O surpreendente relato do padre Fessio merece duas observações. Primeiro, os comentários foram dirigidos a ex-alunos em um seminário privado, e não em público. Como frisa Spengler, do Asia Times, até o Papa "precisa sussurrar" quando fala do Islã. Sinal dos tempos.
Segundo, devo registrar aqui o meu respeitoso desacordo. O Alcorão pode, sim, ser interpretado. Na verdade, os muçulmanos não interpretam menos o Alcorão que os judeus e cristãos interpretam a Bíblia, e essas interpretações não se modificam menos ao longo do tempo. O Alcorão, assim como a Bíblia, tem uma história.

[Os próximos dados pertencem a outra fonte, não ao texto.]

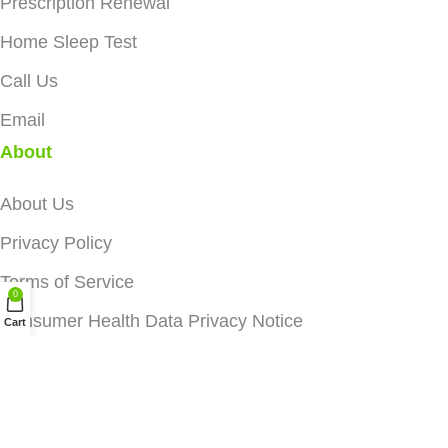
Prescription Renewal
Home Sleep Test
Call Us
Email
About
About Us
Privacy Policy
Terms of Service
0
Consumer Health Data Privacy Notice
Cart
Data Protection
We and third parties may use cookies and similar
technologies, including to personalize content and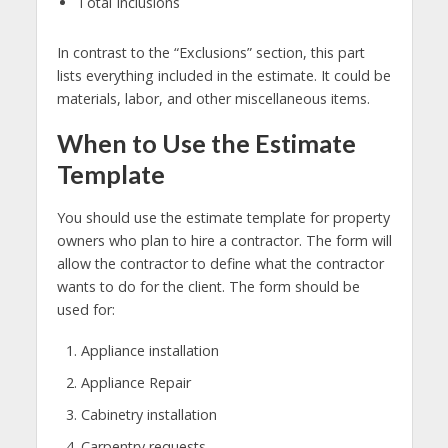
Total Inclusions
In contrast to the “Exclusions” section, this part
lists everything included in the estimate. It could be
materials, labor, and other miscellaneous items.
When to Use the Estimate
Template
You should use the estimate template for property
owners who plan to hire a contractor. The form will
allow the contractor to define what the contractor
wants to do for the client. The form should be
used for:
Appliance installation
Appliance Repair
Cabinetry installation
Carpentry requests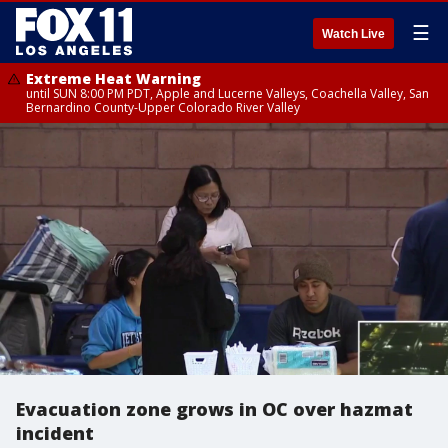
☰
Watch Live
Extreme Heat Warning
until SUN 8:00 PM PDT, Apple and Lucerne Valleys, Coachella Valley, San
Bernardino County-Upper Colorado River Valley
Evacuation zone grows in OC over hazmat
incident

Considerem, a esse respeito, o pensamento original do teólogo sudanês Mahmud Muhammad Taha (1909-85). Taha constrói sua análise a partir da divisão convencional do Alcorão em duas partes. Os versos iniciais foram revelados quando Maomé era um profeta sem importância que vivia em Meca, e eles tendem a ser cosmológicos. Os versos mais recentes foram revelados quando Maomé governava Medina e eles contêm muitas sentenças específicas. Eventualmente, essas determinações serviram de base para a Sharia, ou lei islâmica.
Taha afirma que as sentenças alcorânicas aplicavam-se apenas a Medina, não a outras épocas e lugares. Ele esperava que os muçulmanos modernos deixassem tais preceitos de lado e vivessem de acordo com os princípios gerais revelados em Meca. Se as idéias de Taha fossem aceitas, seria o fim de quase toda a Sharia, e logo, o fim das leis ultrapassadas relativas à guerra, ao roubo e às mulheres. Os muçulmanos, então, poderiam se modernizar mais rapidamente.
Mesmo sem adotarem um plano grandioso como o que Taha propõe, os muçulmanos caminham aos poucos nessa direção. No Irã reacionário, por exemplo, as cortes islâmicas romperam a tradição religiosa e agora concedem às mulheres o direito de requerer o divórcio e a um cristão assassinado uma indenização igual à prevista para um muçulmano morto nas mesmas circunstâncias.
Como tudo indica, o Islã não estagnou. Mas será necessário um esforço gigantesco para o recolocar em movimento.